Boyer Nature Preserve
452 East Park StreetWesterville, Ohio 43081
614-901-6515 | www.westerville.org/parks
Urban Wildlife Refuge
Filled with plant life deemed unique and irreplaceable, Boyer Nature Preserve was saved for us to observe and enjoy.
Frogs, turtles and a family of muskrats were living among tall cattails and floating yellow pond lilies, while migrant and resident birds were seeking food and cover. For years, students used Boyer Park as an education laboratory for observing wildlife and learning about life-cycles in a wilderness area. Then, in the late-1970s, a new sewer line was to be channeled through the park that would result in draining the pond at the heart of the preserve. When teachers and students at nearby Whittier School found out, they mounted a campaign to “Save Boyer Park.” City officials agreed to use an alternative route for the sewer line, and with fundraising by the children and money from the city, .61 acres of adjacent land was purchased for the sewer line. Filled with plant life deemed by park naturalists to be unique and, therefore, irreplaceable, Boyer Nature Preserve was saved for us to observe and enjoy. The story of how the children saved the park was published by Scott Foresman in the 1979 Social Studies 3 book and in Ranger Rick’s Nature Magazine.

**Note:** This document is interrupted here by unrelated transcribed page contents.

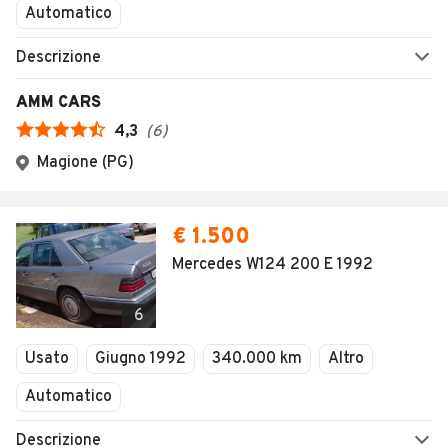
Automatico
Descrizione
AMM CARS
4,3
(
6
)
Magione (PG)
€ 1.500
Mercedes W124 200 E 1992
6
Usato
Giugno 1992
340.000 km
Altro
Automatico
Descrizione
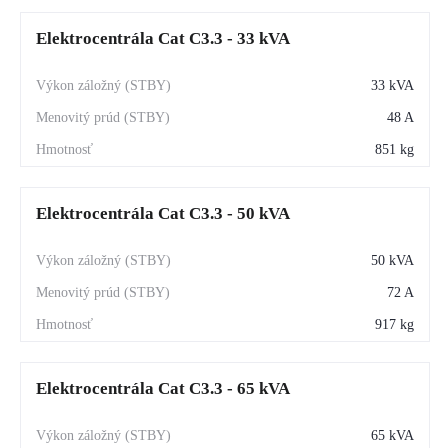
Elektrocentrála Cat C3.3 - 33 kVA
33 kVA
48 A
851 kg
Elektrocentrála Cat C3.3 - 50 kVA
50 kVA
72 A
917 kg
Elektrocentrála Cat C3.3 - 65 kVA
65 kVA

This is such a unique space in Westerville, both for its natural history, its contemporary ecosystem, and for the way the suburban world is always present. That Boyer Nature Preserve even exists is a sign of the power of the environmental movement in the aftermath of Earth Day. In that moment when Americans were losing touch with so much of the natural world as suburbs swallowed agricultural areas around big cities, one finds a concerted effort to continue to honor the distinctiveness of the land in an era of the bulldozer and the tract house. However, to be at Boyer Nature Preserve is to be always aware that you are in someone's manicured backyard, which present a startling contrast to the natural disorder of the marsh.